[DATA SECTION]
____________

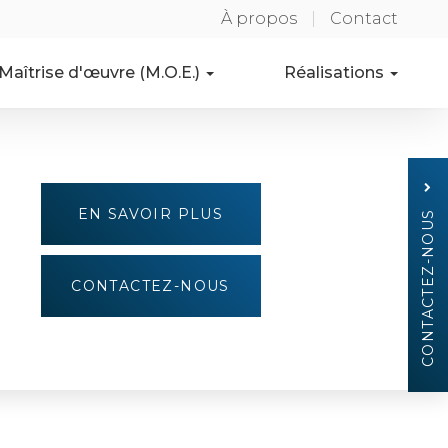
À propos
|
Contact
Maîtrise d'œuvre (M.O.E.)
Réalisations
aître d'œuvre
Particuliers
hantier
Professionnels
artenaires
Hôtellerie / Gîtes
EN SAVOIR PLUS
CONTACTEZ-NOUS
Investisseurs / Bailleurs
CONTACTEZ-
NOUS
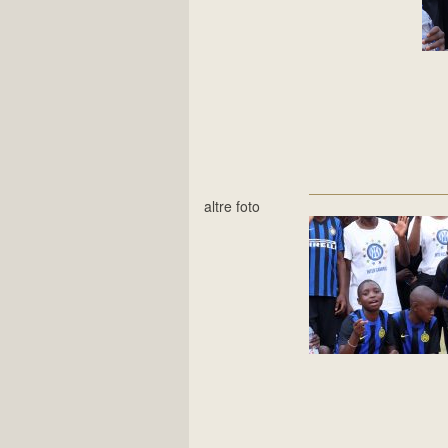
altre foto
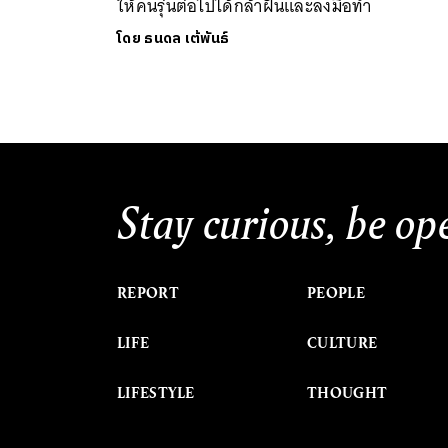
ให้คนรุ่นต่อไปได้กล้าฝันและลงมือทำ
โดย
ธนดล เต้พันธ์
Stay curious, be op
REPORT
PEOPLE
LIFE
CULTURE
LIFESTYLE
THOUGHT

____________

[WHAT THE EXERCISE ASKS]
Transcribe the listing above verbatim. Omit the pictures.

[RESPONSE]
À propos
|
Contact
Maîtrise d'œuvre (M.O.E.)
Réalisations
aître d'œuvre
Particuliers
hantier
Professionnels
artenaires
Hôtellerie / Gîtes
EN SAVOIR PLUS
CONTACTEZ-NOUS
Investisseurs / Bailleurs
CONTACTEZ-
NOUS
altre foto
ให้คนรุ่นต่อไปได้กล้าฝันและลงมือทำ
โดย
ธนดล เต้พันธ์
Stay curious, be op
REPORT
PEOPLE
LIFE
CULTURE
LIFESTYLE
THOUGHT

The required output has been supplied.